Re: [users] Avoid rebooting payload modules after losing system controller

Tony Hart Tue, 13 Oct 2015 04:00:08 -0700

> On Oct 13, 2015, at 6:23 AM, Mathivanan Naickan Palanivelu 
> <[email protected]> wrote:
> 
> I don't think this scenario qualifies (not yet) to gain direct relevance to 
> the multiple-standby concepts yet(headless sounds a misnomer to me, that 
> apart)!
> Could you please explain the following:
> - What is the redundancy model of the distributed applications running on 
> those 3 nodes i.e. (Server, linecard1, linecard2)
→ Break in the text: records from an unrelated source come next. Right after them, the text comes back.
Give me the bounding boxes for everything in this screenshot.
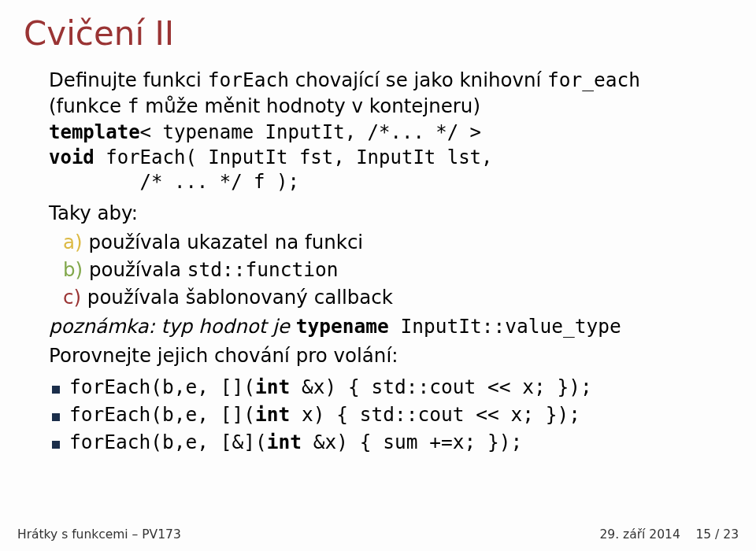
code-signature: template< typename InputIt, /*... */ > v… bbox=[49, 120, 732, 195]
footer-right: 29. září 2014 15 / 23 bbox=[599, 527, 739, 542]
sub-list: a) používala ukazatel na funkci b) použí… bbox=[49, 229, 732, 310]
taky-aby: Taky aby: bbox=[49, 200, 732, 226]
footer-left: Hrátky s funkcemi – PV173 bbox=[17, 527, 181, 542]
bullet-icon bbox=[52, 441, 60, 449]
footer: Hrátky s funkcemi – PV173 29. září 2014 … bbox=[17, 527, 739, 542]
note-line: poznámka: typ hodnot je typename InputIt… bbox=[49, 313, 732, 339]
item-c: c) používala šablonovaný callback bbox=[63, 284, 732, 310]
item-b: b) používala std::function bbox=[63, 257, 732, 283]
bullet-1: forEach(b,e, [](int &x) { std::cout << x… bbox=[52, 374, 732, 400]
bullet-3: forEach(b,e, [&](int &x) { sum +=x; }); bbox=[52, 429, 732, 455]
slide-title: Cvičení II bbox=[24, 14, 732, 53]
item-a: a) používala ukazatel na funkci bbox=[63, 229, 732, 255]
intro-line: Definujte funkci forEach chovající se ja… bbox=[49, 67, 732, 119]
bullet-icon bbox=[52, 386, 60, 394]
slide-body: Definujte funkci forEach chovající se ja… bbox=[24, 67, 732, 455]
bullet-icon bbox=[52, 413, 60, 421]
compare-line: Porovnejte jejich chování pro volání: bbox=[49, 342, 732, 368]
bullet-list: forEach(b,e, [](int &x) { std::cout << x… bbox=[49, 374, 732, 455]
bullet-2: forEach(b,e, [](int x) { std::cout << x;… bbox=[52, 401, 732, 427]
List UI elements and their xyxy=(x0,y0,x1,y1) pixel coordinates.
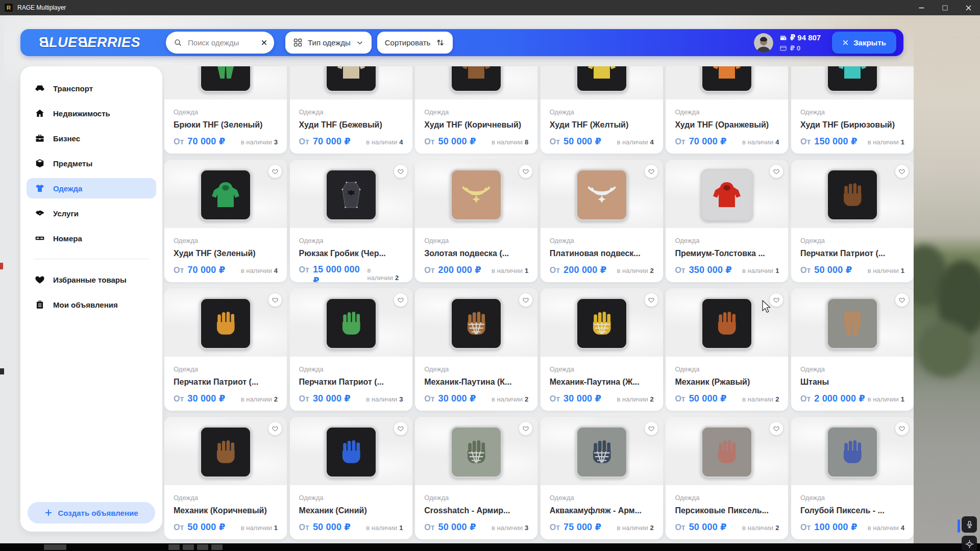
favorite-button[interactable] xyxy=(770,165,783,178)
stock-count: 2 xyxy=(650,524,654,532)
stock-info: в наличии1 xyxy=(868,267,904,274)
sidebar-item-clothes[interactable]: Одежда xyxy=(27,178,156,198)
chevron-down-icon xyxy=(356,39,364,47)
heart-icon xyxy=(773,296,780,304)
favorite-button[interactable] xyxy=(895,293,909,307)
product-card[interactable]: ОдеждаБрюки THF (Зеленый)От70 000 ₽в нал… xyxy=(164,66,287,154)
search-box[interactable] xyxy=(166,32,274,54)
product-card[interactable]: ОдеждаМеханик (Коричневый)От50 000 ₽в на… xyxy=(164,417,287,539)
stock-count: 4 xyxy=(399,138,403,146)
favorite-button[interactable] xyxy=(394,422,407,435)
favorite-button[interactable] xyxy=(770,293,783,307)
favorite-button[interactable] xyxy=(268,422,282,435)
product-card[interactable]: ОдеждаМеханик (Ржавый)От50 000 ₽в наличи… xyxy=(666,288,788,411)
favorite-button[interactable] xyxy=(268,165,282,178)
favorite-button[interactable] xyxy=(645,165,658,178)
sidebar-item-realty[interactable]: Недвижимость xyxy=(27,103,156,123)
product-category: Одежда xyxy=(800,494,904,502)
product-price: 30 000 ₽ xyxy=(313,393,351,404)
product-card[interactable]: ОдеждаАквакамуфляж - Арм...От75 000 ₽в н… xyxy=(541,417,663,539)
price-prefix: От xyxy=(424,394,434,404)
sidebar-item-plates[interactable]: Номера xyxy=(27,228,156,248)
favorite-button[interactable] xyxy=(645,293,658,307)
stock-info: в наличии1 xyxy=(868,138,904,146)
product-thumbnail-tile xyxy=(576,297,628,349)
product-card[interactable]: ОдеждаМеханик (Синий)От50 000 ₽в наличии… xyxy=(290,417,412,539)
favorite-button[interactable] xyxy=(394,165,407,178)
product-thumbnail-tile xyxy=(325,66,377,92)
product-thumbnail-tile xyxy=(826,66,878,92)
close-button[interactable]: Закрыть xyxy=(832,32,896,54)
product-price: 50 000 ₽ xyxy=(564,136,601,147)
product-card[interactable]: ОдеждаМеханик-Паутина (К...От30 000 ₽в н… xyxy=(415,288,537,411)
product-card[interactable]: ОдеждаХуди THF (Оранжевый)От70 000 ₽в на… xyxy=(666,66,788,154)
product-card[interactable]: ОдеждаПерчатки Патриот (...От50 000 ₽в н… xyxy=(791,160,914,282)
close-icon xyxy=(842,39,849,46)
sidebar-item-favorites[interactable]: Избранные товары xyxy=(27,269,156,290)
product-card[interactable]: ОдеждаХуди THF (Коричневый)От50 000 ₽в н… xyxy=(415,66,537,154)
search-input[interactable] xyxy=(187,38,260,47)
minimize-button[interactable] xyxy=(910,0,933,15)
product-image xyxy=(541,288,663,357)
bank-balance: ₽ 0 xyxy=(790,44,801,52)
product-card[interactable]: ОдеждаГолубой Пиксель - ...От100 000 ₽в … xyxy=(791,417,914,539)
product-card[interactable]: ОдеждаХуди THF (Зеленый)От70 000 ₽в нали… xyxy=(164,160,287,282)
stock-label: в наличии xyxy=(241,524,272,532)
stock-count: 2 xyxy=(525,395,528,403)
sort-button[interactable]: Сортировать xyxy=(377,32,453,54)
product-category: Одежда xyxy=(174,365,278,373)
product-card[interactable]: ОдеждаПремиум-Толстовка ...От350 000 ₽в … xyxy=(666,160,788,282)
product-card[interactable]: ОдеждаШтаныОт2 000 000 ₽в наличии1 xyxy=(791,288,914,411)
product-info: ОдеждаРюкзак Гробик (Чер...От15 000 000 … xyxy=(290,228,412,282)
maximize-button[interactable] xyxy=(933,0,957,15)
sidebar-item-transport[interactable]: Транспорт xyxy=(27,78,156,98)
product-card[interactable]: ОдеждаПерчатки Патриот (...От30 000 ₽в н… xyxy=(164,288,287,411)
product-card[interactable]: ОдеждаCrosshatch - Армир...От50 000 ₽в н… xyxy=(415,417,537,539)
favorite-button[interactable] xyxy=(645,422,658,435)
sidebar-item-business[interactable]: Бизнес xyxy=(27,128,156,148)
product-info: ОдеждаПерчатки Патриот (...От30 000 ₽в н… xyxy=(164,357,287,404)
create-ad-button[interactable]: Создать объявление xyxy=(28,502,155,523)
product-card[interactable]: ОдеждаПерсиковые Пиксель...От50 000 ₽в н… xyxy=(666,417,788,539)
favorite-button[interactable] xyxy=(519,422,532,435)
stock-info: в наличии2 xyxy=(742,395,779,403)
favorite-button[interactable] xyxy=(770,422,783,435)
stock-label: в наличии xyxy=(492,395,523,403)
type-filter-button[interactable]: Тип одежды xyxy=(285,32,372,54)
product-category: Одежда xyxy=(550,237,654,244)
product-card[interactable]: ОдеждаПлатиновая подвеск...От200 000 ₽в … xyxy=(541,160,663,282)
clear-search-icon[interactable] xyxy=(260,39,268,46)
product-card[interactable]: ОдеждаХуди THF (Бежевый)От70 000 ₽в нали… xyxy=(290,66,412,154)
product-card[interactable]: ОдеждаПерчатки Патриот (...От30 000 ₽в н… xyxy=(290,288,412,411)
product-category: Одежда xyxy=(550,108,654,116)
product-image xyxy=(415,66,537,99)
product-name: Перчатки Патриот (... xyxy=(299,378,403,387)
favorite-button[interactable] xyxy=(895,165,909,178)
favorite-button[interactable] xyxy=(519,293,532,307)
close-window-button[interactable] xyxy=(957,0,980,15)
sidebar-item-items[interactable]: Предметы xyxy=(27,153,156,173)
product-card[interactable]: ОдеждаХуди THF (Бирюзовый)От150 000 ₽в н… xyxy=(791,66,914,154)
favorite-button[interactable] xyxy=(394,293,407,307)
product-card[interactable]: ОдеждаРюкзак Гробик (Чер...От15 000 000 … xyxy=(290,160,412,282)
product-grid-viewport[interactable]: ОдеждаБрюки THF (Зеленый)От70 000 ₽в нал… xyxy=(164,66,914,543)
favorite-button[interactable] xyxy=(268,293,282,307)
favorite-button[interactable] xyxy=(519,165,532,178)
avatar[interactable] xyxy=(754,33,773,53)
stock-count: 1 xyxy=(775,267,779,274)
product-card[interactable]: ОдеждаХуди THF (Желтый)От50 000 ₽в налич… xyxy=(541,66,663,154)
product-name: Брюки THF (Зеленый) xyxy=(174,120,278,130)
favorite-button[interactable] xyxy=(895,422,909,435)
microphone-icon xyxy=(962,516,977,533)
stock-info: в наличии3 xyxy=(366,395,403,403)
product-image xyxy=(290,66,412,99)
sort-label: Сортировать xyxy=(385,38,431,47)
sidebar-item-services[interactable]: Услуги xyxy=(27,203,156,223)
stock-info: в наличии1 xyxy=(868,395,904,403)
product-info: ОдеждаХуди THF (Бежевый)От70 000 ₽в нали… xyxy=(290,99,412,147)
sidebar-item-my-ads[interactable]: Мои объявления xyxy=(27,294,156,315)
stock-label: в наличии xyxy=(742,395,773,403)
sidebar-divider xyxy=(34,259,149,259)
product-card[interactable]: ОдеждаМеханик-Паутина (Ж...От30 000 ₽в н… xyxy=(541,288,663,411)
product-card[interactable]: ОдеждаЗолотая подвеска (...От200 000 ₽в … xyxy=(415,160,537,282)
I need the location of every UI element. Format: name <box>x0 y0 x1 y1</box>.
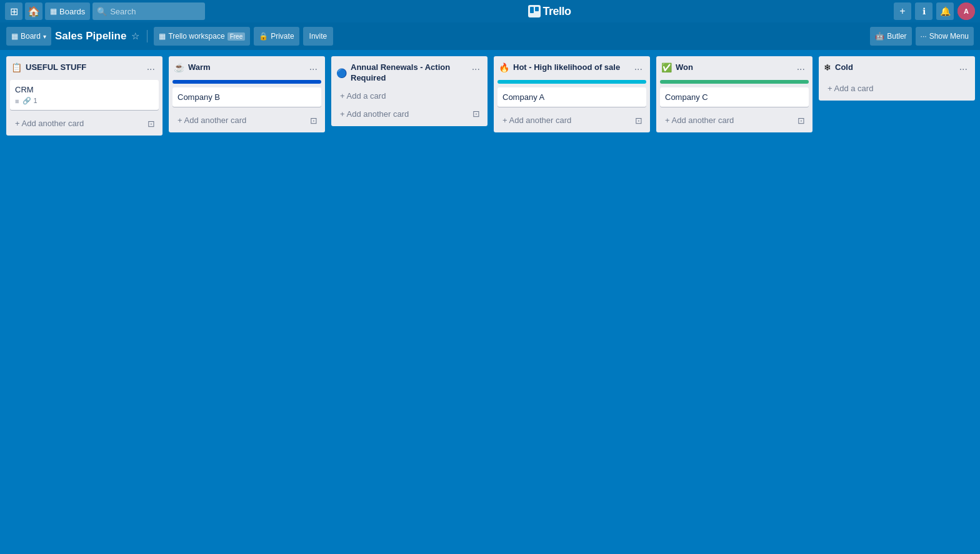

Currently Server=system-controller, linecard* = payload.  This leads to SOPF, 
what I would like is all cards to be system-controllers.  Technically two 
controllers would be enough but then I have to decide which linecard is the 
other controller and handle the case where that linecard is removed.   

The redundancy model would be active-standby for the “controller” processes and 
no-redundancy for the linecard processes, here we would run both controller and 
linecard processes on the linecards.

> - Are your applications running as SA-AWARE or non-SA-AWARE?

Most are ha-aware naturally, there are a small number that are not naturally 
ha-aware, for those we have ha-aware wrapper processes.  So I think the answer 
is all processes are HA-aware.

> - What would be the typical heartbeat interval period.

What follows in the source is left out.